- Education: Bachelor of Science James Cook University, Master of Science James Cook University, Doctor of Philosophy University of Queensland awarded with Deans List for Research Excellence.
- Occupation: Scientist
- Employer: University of New South Wales
- Known for: Marine Science

= Tracy Ainsworth =

Marine biologist

Tracy Ainsworth is a marine biologist and Scientia Professor at the University of New South Wales, working on coral reefs, and the biology of the Great Barrier Reef. Her research covers the biology of stresses, cells, disease, immunity and symbiosis. She was awarded the Dorothy Hill Medal for science, from the Australian Academy of Science, for research on coral reef, stresses and impacts of temperature on coral health.

==Career ==
Ainsworth's career has examined impacts of environmental stress on corals, particularly reef-building corals, together with the interactions between hosts and microbe. She also studies symbioses and disease outbreaks. Research around bacterial associates of corals opened up knowledge around the mechanisms of coral diseases, how these occur and what causes them to progress.

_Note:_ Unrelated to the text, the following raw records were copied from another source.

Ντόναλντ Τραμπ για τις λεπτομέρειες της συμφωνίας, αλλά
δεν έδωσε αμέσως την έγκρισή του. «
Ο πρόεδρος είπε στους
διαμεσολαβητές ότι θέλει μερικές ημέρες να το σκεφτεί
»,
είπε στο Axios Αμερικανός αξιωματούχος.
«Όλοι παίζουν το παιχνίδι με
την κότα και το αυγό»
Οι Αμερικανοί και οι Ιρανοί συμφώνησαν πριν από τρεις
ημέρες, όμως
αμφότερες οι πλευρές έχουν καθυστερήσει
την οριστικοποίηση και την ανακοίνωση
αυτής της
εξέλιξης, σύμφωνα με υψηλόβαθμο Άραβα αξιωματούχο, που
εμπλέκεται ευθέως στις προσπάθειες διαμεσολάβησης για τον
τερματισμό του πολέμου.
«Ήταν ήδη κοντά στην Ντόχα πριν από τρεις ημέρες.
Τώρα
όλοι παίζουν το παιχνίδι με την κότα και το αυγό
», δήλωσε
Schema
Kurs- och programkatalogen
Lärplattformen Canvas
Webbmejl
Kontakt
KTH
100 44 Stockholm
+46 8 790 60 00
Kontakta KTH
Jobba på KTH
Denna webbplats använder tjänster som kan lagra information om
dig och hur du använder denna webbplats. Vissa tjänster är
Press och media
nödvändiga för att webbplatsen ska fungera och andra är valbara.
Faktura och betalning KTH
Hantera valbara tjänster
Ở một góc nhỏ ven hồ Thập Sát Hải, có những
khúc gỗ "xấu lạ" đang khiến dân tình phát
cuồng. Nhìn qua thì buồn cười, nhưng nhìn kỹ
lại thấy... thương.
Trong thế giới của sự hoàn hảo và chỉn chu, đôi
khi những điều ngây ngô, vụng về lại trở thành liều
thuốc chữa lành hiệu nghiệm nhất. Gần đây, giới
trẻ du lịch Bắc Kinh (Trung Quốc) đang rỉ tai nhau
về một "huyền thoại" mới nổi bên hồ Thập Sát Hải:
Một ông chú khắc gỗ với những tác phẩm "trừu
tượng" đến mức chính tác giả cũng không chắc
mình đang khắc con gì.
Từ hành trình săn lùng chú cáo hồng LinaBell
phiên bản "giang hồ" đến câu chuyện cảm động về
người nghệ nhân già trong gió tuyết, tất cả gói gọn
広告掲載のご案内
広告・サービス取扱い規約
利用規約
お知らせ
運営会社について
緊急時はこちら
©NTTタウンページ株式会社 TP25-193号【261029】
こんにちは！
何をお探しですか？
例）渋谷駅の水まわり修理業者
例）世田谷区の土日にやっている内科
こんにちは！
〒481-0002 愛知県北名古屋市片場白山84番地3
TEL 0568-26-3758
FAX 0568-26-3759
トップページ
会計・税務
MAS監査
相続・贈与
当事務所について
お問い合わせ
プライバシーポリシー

Ainsworth has also identified a range of novel intracellular bacteria which may play a role in the success of corals. She has also examined the impacts of rising temperatures, and climate change, and how this will affect coral both at present, and in future climates. Ainsworth has published studies on the impacts of rising water temperatures on corals.

== Publications ==

Selected peer-reviewed journal articles include the following:

- Ainsworth, Tracy D., andGates, Ruth D. (2016) Corals’ microbial sentinels: the coral microbiome will be key to future reef health. Science, 352 (6293). pp. 1518–1519.
- Kelly, Lisa A., Heintz, Tom, Lamb, Joleah B., Ainsworth, Tracy D., and Willis, Bette L. (2016) Ecology and pathology of novel plaque-like growth anomalies affecting a reef-building coral on the Great Barrier Reef. Frontiers in Marine Science, 3. pp. 1–12.
- Ainsworth, Tracy D., Heron, Scott F., Ortiz, Juan Carlos, Mumby, Peter J., Grech, Alana, Ogawa, Daisie, Eakin, C. Mark, and Leggat, William (2016) Climate change disables coral bleaching protection on the Great Barrier Reef. Science, 352 (6283). pp. 338–342.

She has also published a book:

- Graham NAJ; Ainsworth TD; Baird AH; Ban NC; Bay LK; Cinner JE; De Freitas DM; Diaz-Pulido G; Dornelas M; Dunn SR; Fidelman PIJ; Foret S; Good TC; Kool J; Mallela J; Penin L; Pratchett MS; Williamson DH, 2011, From microbes to people: Tractable benefits of no-take areas for coral reefs.

== Media ==
Ainsworth has published on coral reefs and marine science within The Conversation, where together with researchers from other Australian universities, she described the impacts of coral bleaching, in the Lord Howe Island Marine Park. She has also had her work described by the ABC.

== Awards ==

- 2018 - Dorothy Hill Medal
- 2012 - ARC Super Science Fellow (2012–2015)
- 2011 - L'Oreal Women in Science Fellowship.